MapReuse: Reusing Computation in an In-Memory MapReduce System

2014 IEEE 28th International Parallel and Distributed Processing Symposium Pub Date : 2014-05-19 DOI:10.1109/IPDPS.2014.18

Devesh Tiwari, Yan Solihin

引用次数: 15

Abstract

MapReduce programming model is being increasingly adopted for data intensive high performance computing.
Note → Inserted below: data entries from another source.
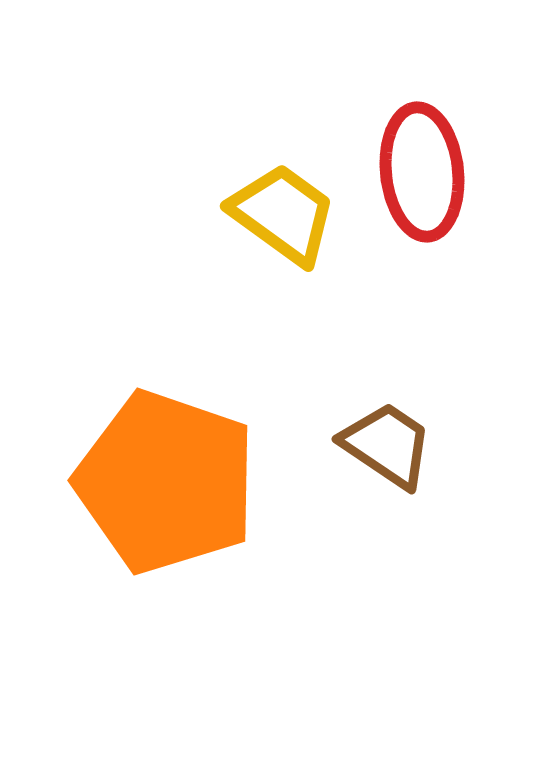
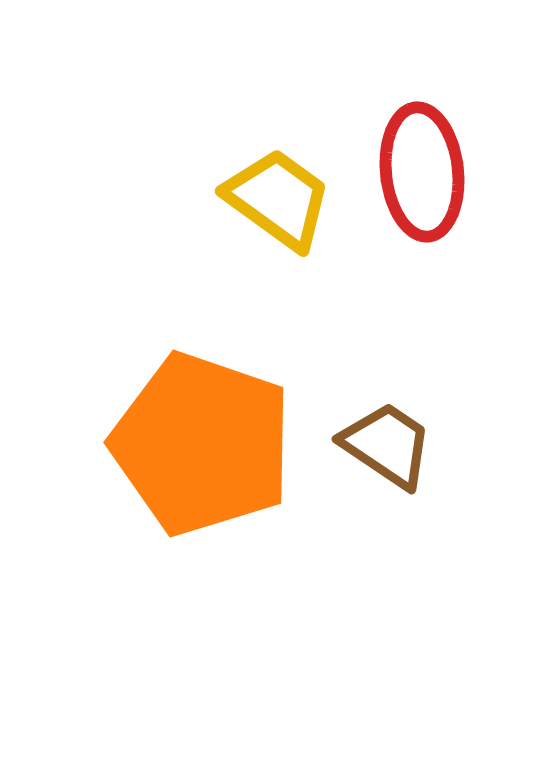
yellow trapezoid: moved 5 px left, 15 px up
orange pentagon: moved 36 px right, 38 px up
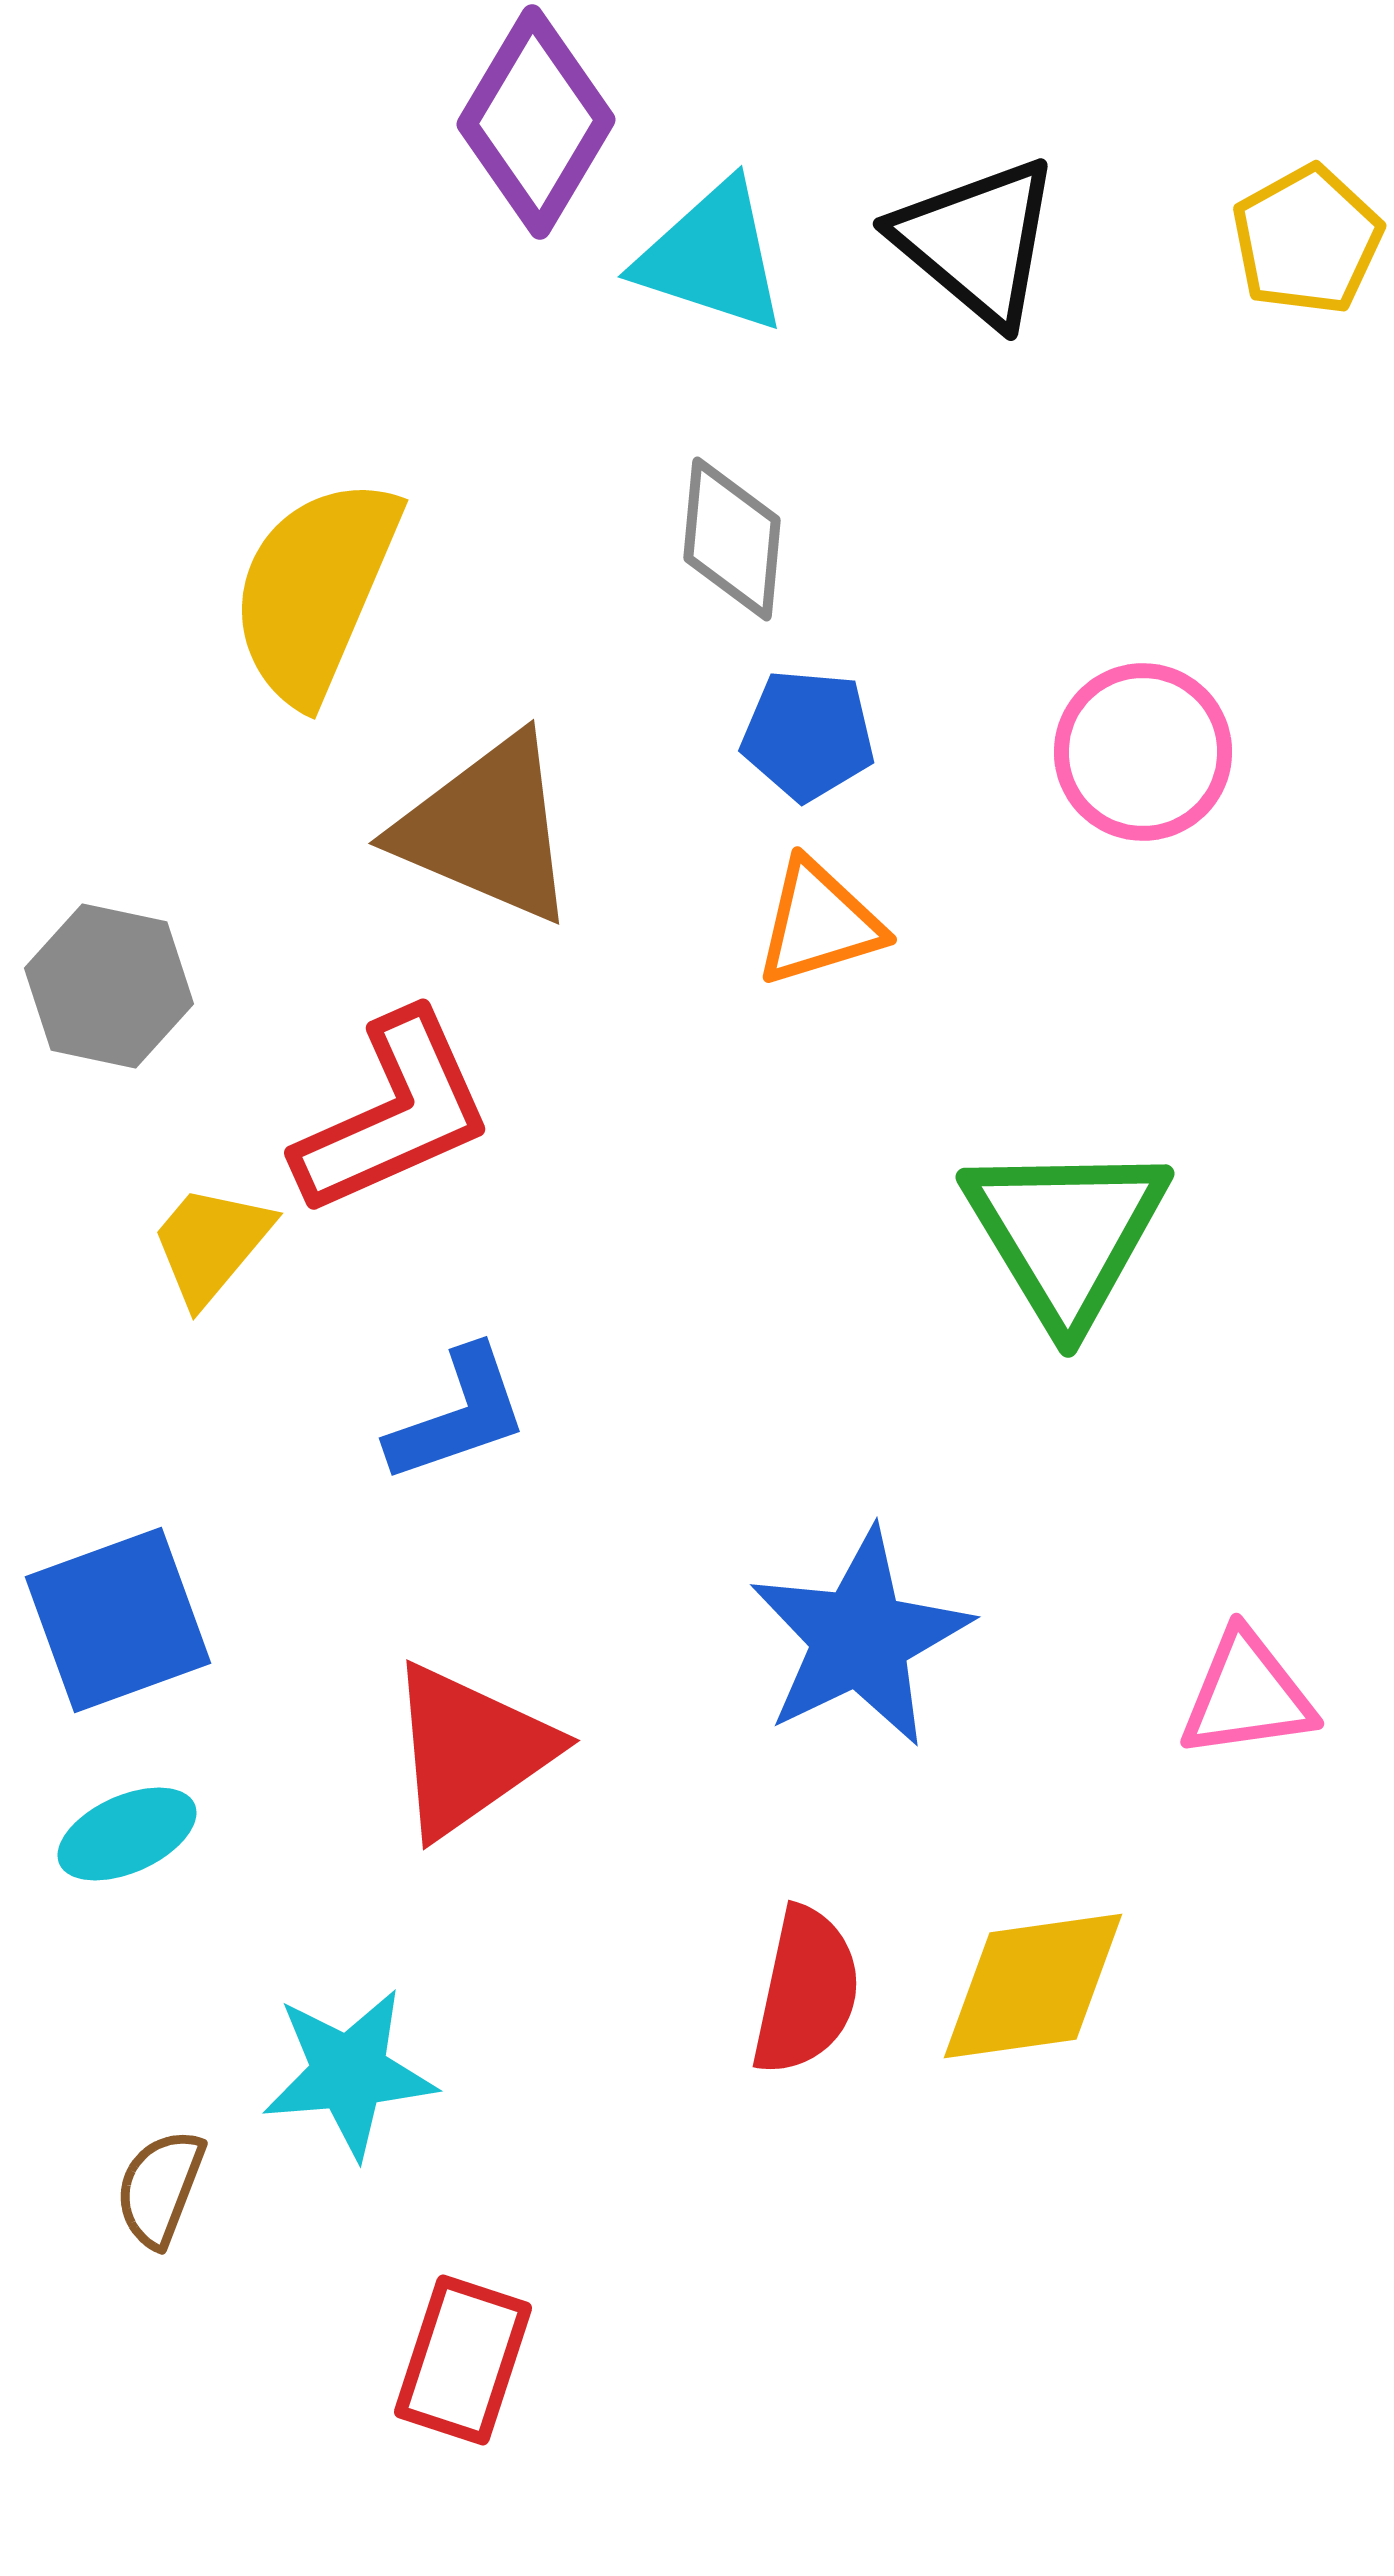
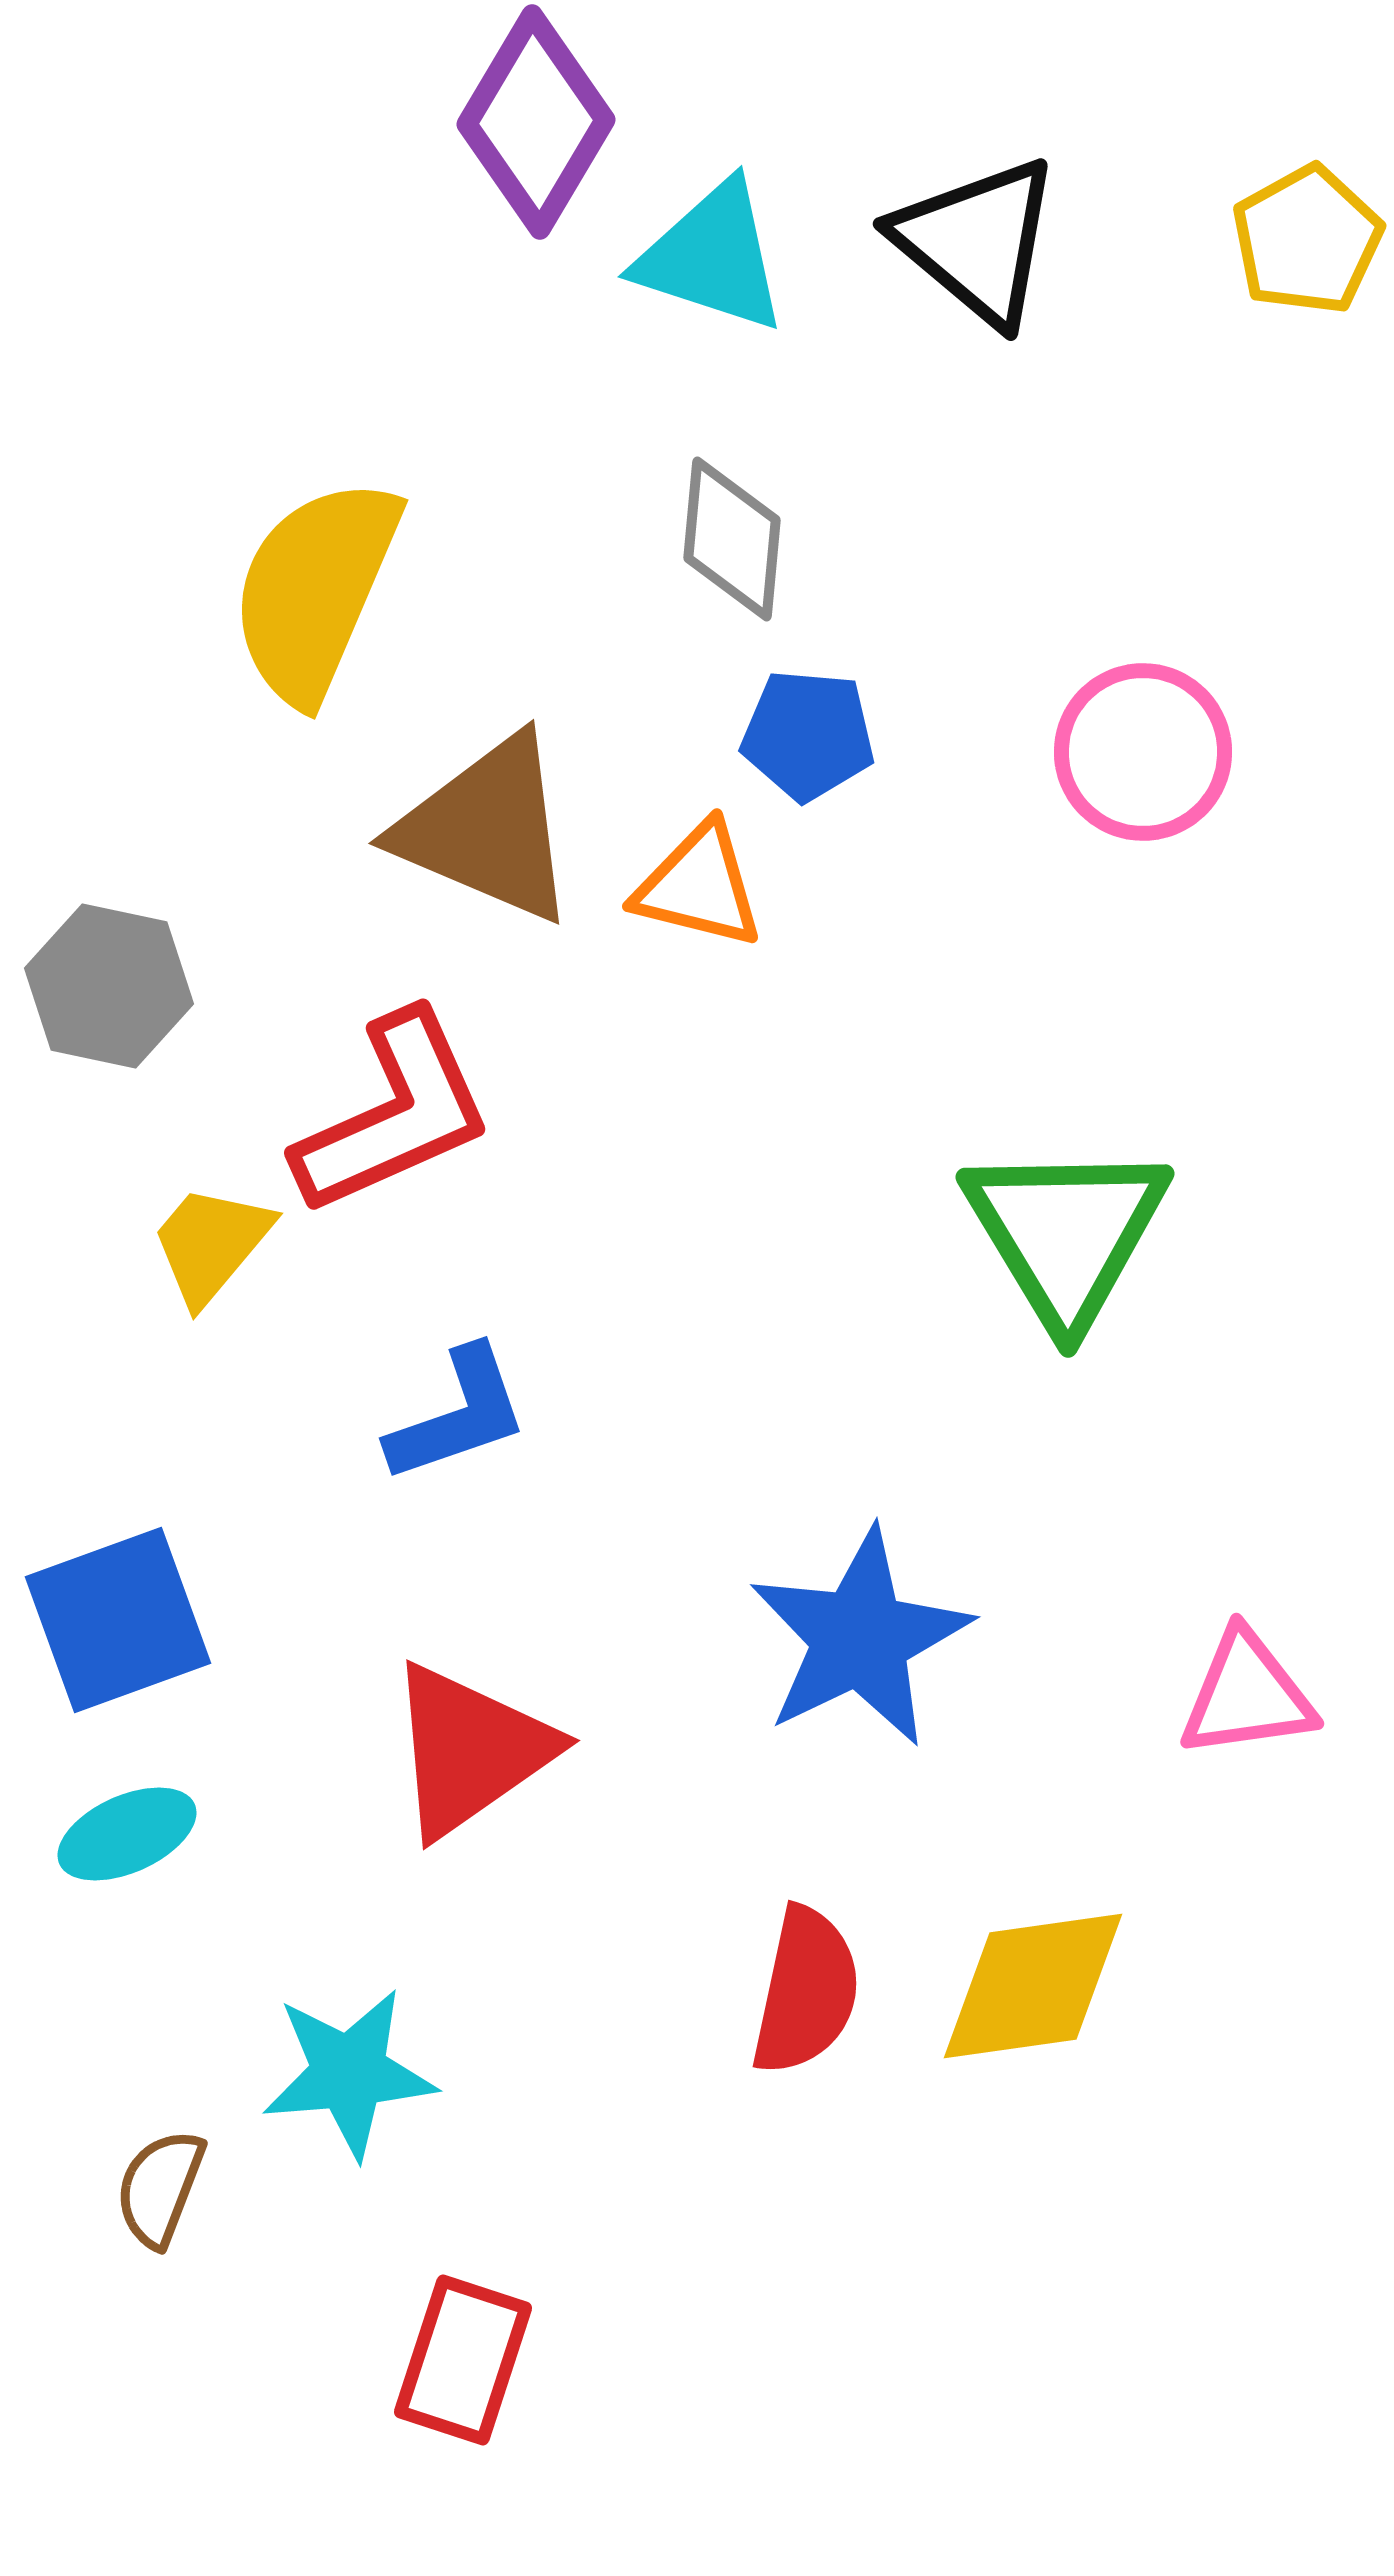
orange triangle: moved 120 px left, 37 px up; rotated 31 degrees clockwise
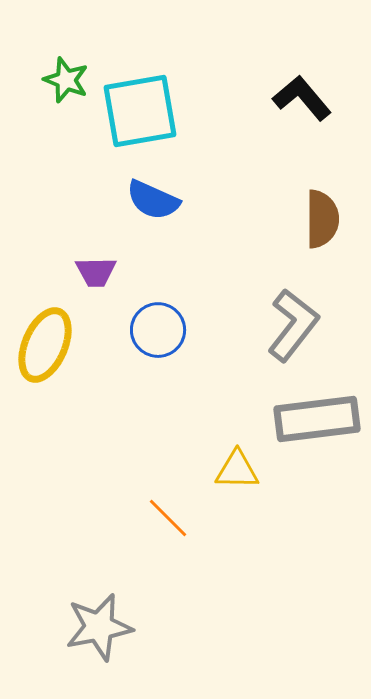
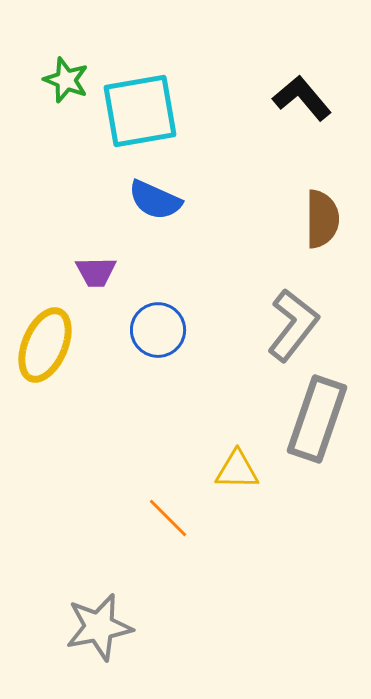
blue semicircle: moved 2 px right
gray rectangle: rotated 64 degrees counterclockwise
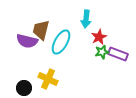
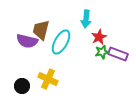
black circle: moved 2 px left, 2 px up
Recently, it has been observed that in data-intensive environment, programs are often run multiple times with either identical or slightly-changed input, which creates a significant opportunity for computation reuse. Recognizing the opportunity, researchers have proposed techniques to reuse computation in disk-based MapReduce systems such as Hadoop, but not for in-memory MapReduce (IMMR) systems such as Phoenix. In this paper, we propose a novel technique for computation reuse in IMMR systems, which we refer to as MapReuse. MapReuse detects input similarity by comparing their signatures. It skips re-computing output from a repeated portion of the input, computes output from a new portion of input, and removes output that corresponds to a deleted portion of the input. MapReuse is built on top of an existing IMMR system, leaving it largely unmodified. MapReuse significantly speeds up IMMR, even when the new input differs by 25% compared to the original input.

查看原文本刊更多论文

MapReuse:在内存MapReduce系统中重用计算

MapReduce编程模型越来越多地被用于数据密集型高性能计算。最近，人们观察到，在数据密集型环境中，程序经常使用相同或略有变化的输入运行多次，这为计算重用创造了重要的机会。认识到这一机会，研究人员提出了在基于磁盘的MapReduce系统(如Hadoop)中重用计算的技术，但不适用于内存MapReduce (IMMR)系统(如Phoenix)。在本文中，我们提出了一种新的IMMR系统计算重用技术，我们称之为MapReuse。MapReuse通过比较它们的签名来检测输入的相似性。它跳过从输入的重复部分重新计算输出，从输入的新部分计算输出，并删除与输入的已删除部分对应的输出。MapReuse是建立在现有的IMMR系统之上的，使得它基本上没有被修改。即使新输入与原始输入相差25%，MapReuse也能显著提高IMMR的速度。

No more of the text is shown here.